Davis vê semelhanças na política dominada por “caciques” partidários nesta parte do continente, mas acredita que crises locais, como a atual, só despertam a atenção dos estrangeiros quando atinge o governo federal, com reflexos, por exemplo, nas eleições presidenciais.

“Se isso tivesse acontecido há dois anos, este escândalo talvez não tivesse a mesma dimensão do que às véspera das eleições. Todos sabemos que os anos anteriores às eleição são de campanha, de articulações”, diz.

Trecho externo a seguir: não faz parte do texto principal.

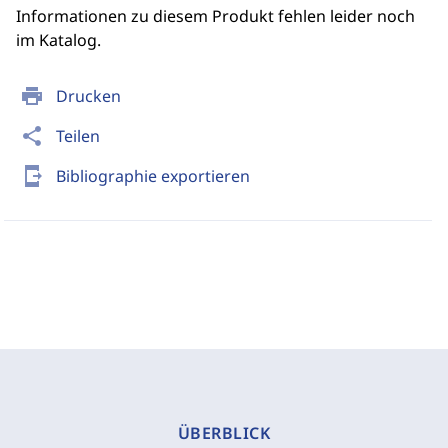
Informationen zu diesem Produkt fehlen leider noch
im Katalog.
print
Drucken
share
Teilen
send_to_mobile
Bibliographie exportieren
ÜBERBLICK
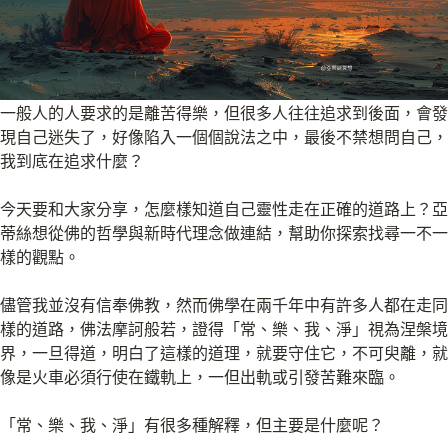
一般人的人要求的是離苦得樂，但很多人往往追求到後面，會發
現自己迷失了，好像陷入一個個說法之中，最後不禁想問自己，
我到底在追求什麼？
今天要和大家分享，怎麼樣知道自己靈性走在正確的道路上？亞
蒂絲想從佛的哲學與新時代理念做連結，幫助你探索找尋一不一
樣的觀點。
儘管我並沒有信奉佛教，然而佛學在兩千年中有許多人都在走同
樣的道路，佛法摩訶般若，證得「常、樂、我、淨」視為涅槃境
界，一旦得道，明白了這樣的道理，就要守住它，不可臾離，就
像是火車必須行使在鐵軌上，一但出軌或引發苦難來臨。
「常、樂、我、淨」有很多種解釋，但主要是什麼呢？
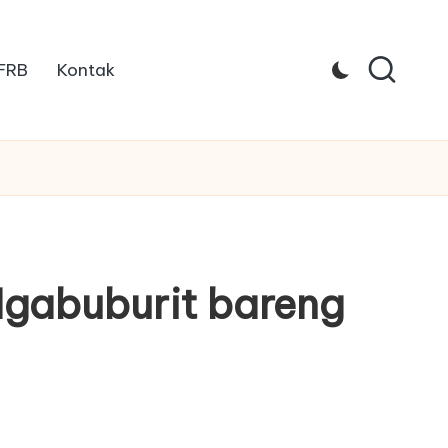
 FRB
Kontak
gabuburit bareng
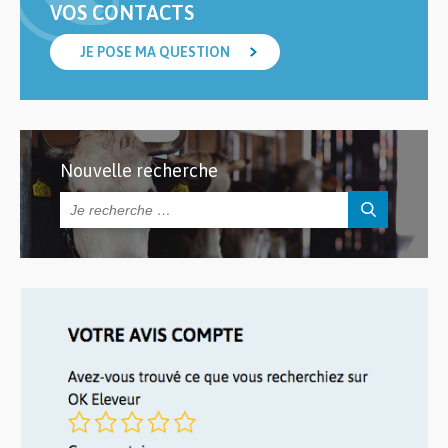
VOS CONTACTS
JE POSE MA QUESTION
Nouvelle recherche
Rechercher :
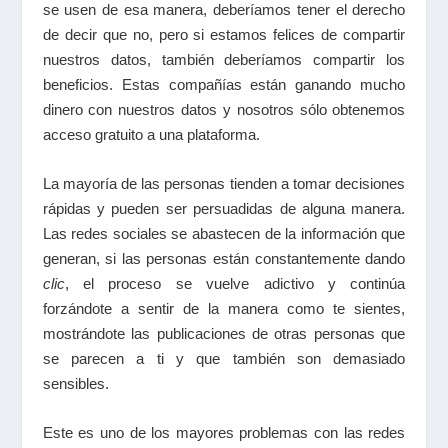
se usen de esa manera, deberíamos tener el derecho
de decir que no, pero si estamos felices de compartir
nuestros datos, también deberíamos compartir los
beneficios. Estas compañías están ganando mucho
dinero con nuestros datos y nosotros sólo obtenemos
acceso gratuito a una plataforma.
La mayoría de las personas tienden a tomar decisiones
rápidas y pueden ser persuadidas de alguna manera.
Las redes sociales se abastecen de la información que
generan, si las personas están constantemente dando
clic
, el proceso se vuelve adictivo y continúa
forzándote a sentir de la manera como te sientes,
mostrándote las publicaciones de otras personas que
se parecen a ti y que también son demasiado
sensibles.
Este es uno de los mayores problemas con las redes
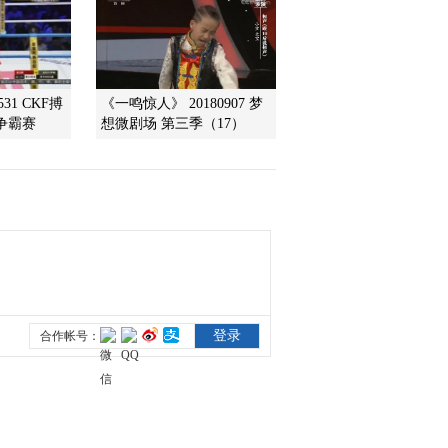
531 CKF搏
《一鸣惊人》 20180907 梦
争霸赛
想微剧场 第三季（17）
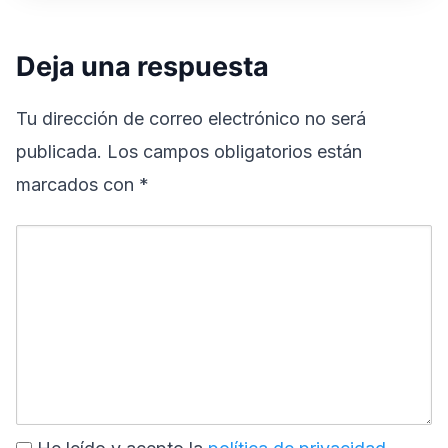
Deja una respuesta
Tu dirección de correo electrónico no será
publicada.
Los campos obligatorios están
marcados con
*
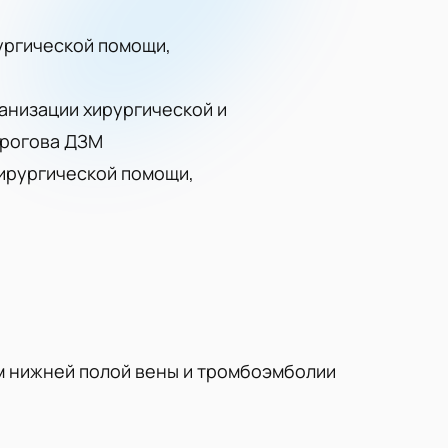
рургической помощи,
ганизации хирургической и
ирогова ДЗМ
хирургической помощи,
м нижней полой вены и тромбоэмболии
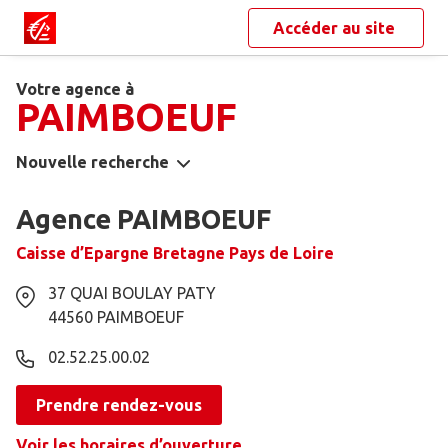
Accéder au site
Votre agence à
PAIMBOEUF
Nouvelle recherche
Agence PAIMBOEUF
Caisse d’Epargne Bretagne Pays de Loire
37 QUAI BOULAY PATY
44560
PAIMBOEUF
02.52.25.00.02
Prendre rendez-vous
Voir les horaires d’ouverture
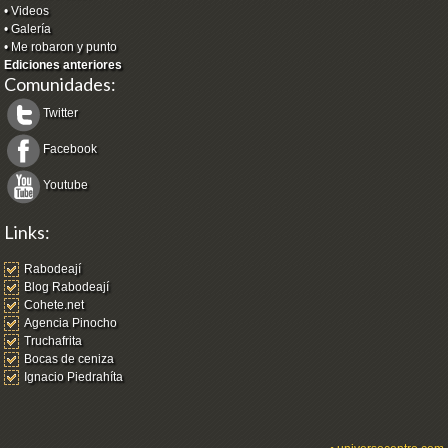
•
Videos
•
Galería
•
Me robaron y punto
Ediciones anteriores
Comunidades:
Twitter
Facebook
Youtube
Links:
Rabodeají
Blog Rabodeají
Cohete.net
Agencia Pinocho
Truchafrita
Bocas de ceniza
Ignacio Piedrahíta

O inverso, segundo ele, também se dá no Brasil. “Ninguém no Brasil entendeu o que estava acontecendo em Honduras até o golpe. Só quando ocorreu o golpe, a imprensa conheceu um personagem como [Roberto] Michelleti, e ele era o presidente do Congresso.” Michelleti assumiu a presidência interina do país após o golpe que depôs o presidente Manuel Zelaya.

Guia da crise

Correspondente no Brasil do site GlobalPost e colunista do “New York Times”, o jornalista Seth Kugel reuniu, com a ajuda de David Fleischer, perguntas e respostas para entender a atual crise. No artigo intitulado “Brazilian Senate scandals: a guide” (Escândalos no Senado brasileiro: um guia), ele compara as denúncias no Brasil às acusações que levaram um vereador de Nova York, Miguel Martinez, a renunciar ao cargo e restituir cerca de US$ 100 mil aos cofres públicos.

“Isso simplesmente não aconteceria no Brasil. Renunciar ao cargo: ocasionalmente. Devolver dinheiro aos cofres públicos: raramente. Ser preso? Provavelmente nunca. Relembre os últimos escândalos e você achará muitos dos seus protagonistas de volta aos cargos públicos”, escreve.